Surface Tool / endpoint Notes
MCP tool edgar.list_filings Recent SEC filings for a CIK.
MCP tool edgar.company_facts XBRL facts (us-gaap concepts).
MCP tool fred.series FRED economic time series.
MCP tool polygon.aggregates OHLCV aggregate bars.
MCP tool tenk.extract_section Claude-grounded 10-K claims with citations.
MCP App tenk-summary-card Inline UI rendering the extractor output.
OAuth RFC 6750 resource server Validates JWT against external IdP.

Eval targets (W1)

The eval harness writes per-case JSONL plus a summary JSON to evals/runs/<run_id>/. CI runs --smoke --offline on every PR; nightly CI runs --full against live APIs with a $5 spend cap.

Metric W1 target Source of truth Notes
Smoke pass rate 5 / 5 cases evals/cases/seed.jsonl Offline fixtures.
Mean exec-accuracy ≥ 0.95 evals/metrics.py::exec_accuracy Deterministic.
Mean citation coverage = 1.00 (extractor) evals/metrics.py::citation_coverage Required for tenk.*.
Mean judge score (offline) ≥ 0.90 evals/metrics.py::judge_with_stub 0.5·exec + 0.5·citation.
P50 latency (smoke) ≤ 50 ms harness latency_ms Offline only.
Total cost / smoke run $0.00 harness total_cost_usd --offline enforced.
Coverage gate (src/) ≥ 85% pytest --cov-fail-under=85 mypy --strict also gates.

Hard constraints (skim before contributing)

  • Citations are non-optional for the 10-K extractor.
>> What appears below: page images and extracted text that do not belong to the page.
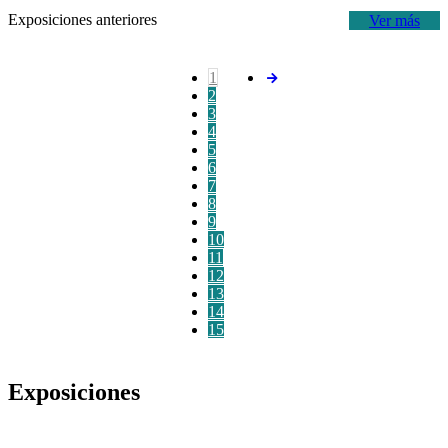
Exposiciones anteriores
Ver más
1
2
3
4
5
6
7
8
9
10
11
12
13
14
15
Exposiciones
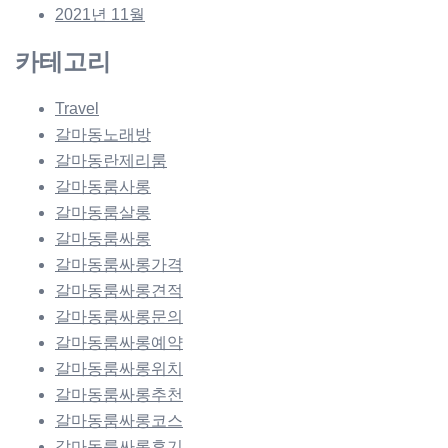
2021년 11월
카테고리
Travel
갈마동노래방
갈마동란제리룸
갈마동룸사롱
갈마동룸살롱
갈마동룸싸롱
갈마동룸싸롱가격
갈마동룸싸롱견적
갈마동룸싸롱문의
갈마동룸싸롱예약
갈마동룸싸롱위치
갈마동룸싸롱추천
갈마동룸싸롱코스
갈마동룸싸롱후기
Every CitedClaim.text carries at least one Citation. Uncited model output is dropped or moved to notes with [INFERENCE]. See docs/adr/0003-citations-required-for-extracted-claims.md.
  • EDGAR Fair Access is enforced. Every request carries the EDGAR_USER_AGENT env value. Process rate limit ≤ 10 req/sec.
  • Spend cap. MAX_API_SPEND_USD defaults to 50. Enforced in extractor and harness.
  • No requests, no print(), no subprocess shell=True, no bare except.
  • OAuth 2.1 RS only. This server validates JWTs; it is never the IdP. See docs/adr/0004-oauth21-as-resource-server.md.

Layout

src/mcp_financial_data/      # the package
  server.py                  # FastMCP entrypoint
  auth/oauth.py              # OAuth 2.1 RS primitives
  tools/{edgar,fred,polygon} # async API clients
  extractors/tenk.py         # citation-grounded 10-K extractor
  apps/ui.py                 # MCP Apps inline UI registration
  evals/{harness,metrics}    # eval harness (--smoke / --full / --offline)
tests/{unit,integration}     # pytest, 85% gate, integration skipped by default
evals/cases/seed.jsonl       # 5 hand-authored eval cases
evals/runs/                  # per-SHA harness output (gitignored)
docs/adr/                    # MADR architecture decisions
.github/                     # CI templates + issue/PR templates + dependabot

References

  1. Model Context Protocol — specification 2025-11-25
  2. SEC EDGAR — accessing data fairly (User-Agent + 10/sec)
  3. FRED API documentation
  4. Polygon.io REST API
  5. Anthropic Citations API

License

MIT. See LICENSE.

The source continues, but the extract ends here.